Neeson, 66, said that his “primal” urge to enact revenge on *any* black man had been informed by his childhood in Northern Ireland during the Troubles. “We all pretend we’re all politically correct,” he added.
He has cancelled an appearance on The Late Show with Stephen Colbert on Friday night as the controversy continues.
On Tuesday, the ex-England footballer and anti-racism campaigner John Barnes defended Neeson: “What he’s done is he’s come out and he’s told the truth.”
Listen into the recording here and make up your own mind.
What Neeson planned to do was evil – no better than the neo-Nazi Robert Bowers who felt that he had to make the congregation of The Tree of Life synagogue in Pittsburgh pay for being Jewish.

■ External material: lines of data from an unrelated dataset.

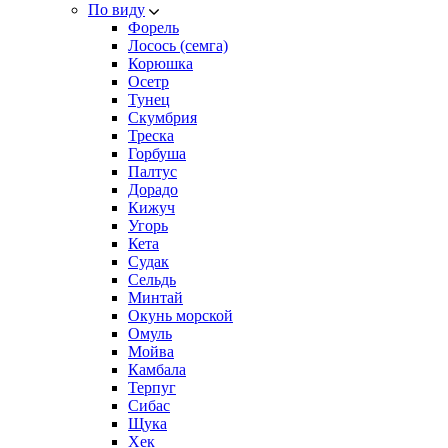
По виду
Форель
Лосось (семга)
Корюшка
Осетр
Тунец
Скумбрия
Треска
Горбуша
Палтус
Дорадо
Кижуч
Угорь
Кета
Судак
Сельдь
Минтай
Окунь морской
Омуль
Мойва
Камбала
Терпуг
Сибас
Щука
Хек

But he didn’t do it – and his story remains just that, an unpleasant and insane dream of revenge and hatred. He seemed to be groping clumsily towards two uncomfortable truths – revenge is a superficially attractive impulse, and racism is much more ingrained than most of us would care to admit.

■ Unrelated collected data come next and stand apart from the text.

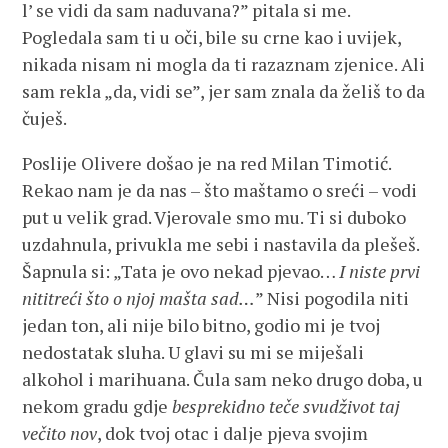
l’ se vidi da sam naduvana?” pitala si me.
Pogledala sam ti u oči, bile su crne kao i uvijek,
nikada nisam ni mogla da ti razaznam zjenice. Ali
sam rekla „da, vidi se”, jer sam znala da želiš to da
čuješ.
Poslije Olivere došao je na red Milan Timotić.
Rekao nam je da nas – što maštamo o sreći – vodi
put u velik grad. Vjerovale smo mu. Ti si duboko
uzdahnula, privukla me sebi i nastavila da plešeš.
Šapnula si: „Tata je ovo nekad pjevao…
I niste prvi
niti
treći što o njoj mašta sad…
” Nisi pogodila niti
jedan ton, ali nije bilo bitno, godio mi je tvoj
nedostatak sluha. U glavi su mi se miješali
alkohol i marihuana. Čula sam neko drugo doba, u
nekom gradu gdje
besprekidno teče svud
život taj
večito nov
, dok tvoj otac i dalje pjeva svojim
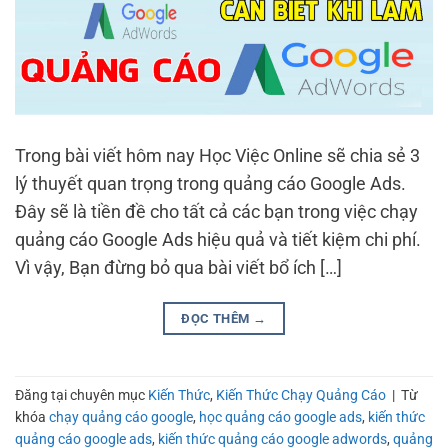
Trong bài viết hôm nay Học Việc Online sẽ chia sẻ 3
lý thuyết quan trọng trong quảng cáo Google Ads.
Đây sẽ là tiền đề cho tất cả các bạn trong việc chạy
quảng cáo Google Ads hiệu quả và tiết kiệm chi phí.
Vì vậy, Bạn đừng bỏ qua bài viết bổ ích […]
ĐỌC THÊM
→
Đăng tại chuyên mục
Kiến Thức
,
Kiến Thức Chạy Quảng Cáo
|
Từ
khóa
chạy quảng cáo google
,
học quảng cáo google ads
,
kiến thức
quảng cáo google ads
,
kiến thức quảng cáo google adwords
,
quảng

In any case, I wonder what contemporary social media would have made of the celebrities or artists of the past with dubious views. They would not have lasted two minutes on Twitter without having to resign from the human race.
I find the scale of the global reaction unsurprising given that our postmodern culture (on both sides of the Atlantic) can tolerate almost any excess as long as it’s given an ironical twist – take the extraordinary popular success of Martin McDonagh’s “Three Billboards Outside Ebbing Missouri”, a film that operates in an atmosphere of absurd happenstance, in which the question of evil (how to comprehend the rape and murder of a teenage girl?) is replaced by a far stupider question – how much violence can you take before you walk out of the cinema? Bloodied hands, bashed in faces, burnt bodies, even a cruel caricature of a dwarf get a look in before the curtain falls.
Look at the critical acclaim directed towards French filmmaker Gaspar Noé and his much fêted latest, “Climax”, released in August. The film follows an ethnically diverse dance troupe who find that they have all been spiked with LSD. As the LSD takes full effect, everyone behaves execrably in all kinds of mad ways (stabbing, screams, paranoiac violence). But it is only the black men who act in concert. In the film Noé reserves a special disgust for black characters. Everyone talks about sex all the time; only the black men fantasise about rape.
The film glosses itself as a spoof. “DEATH IS AN EXTRAORDINARY EXPERIENCE” flashes up onto the screen as the film comes to an end. The opening credits roll over Noé’s DVD and book collection, featuring all the enfant terrible classics of French literature including Rimbaud’s A season in hell. Compare me to Rimbaud? I dare you! Take me seriously – go on, walk out, because the joke is on you.
Given the flippancy with which our popular culture treats the problem of evil, we should perhaps think twice before “cancelling” Neeson from the stage.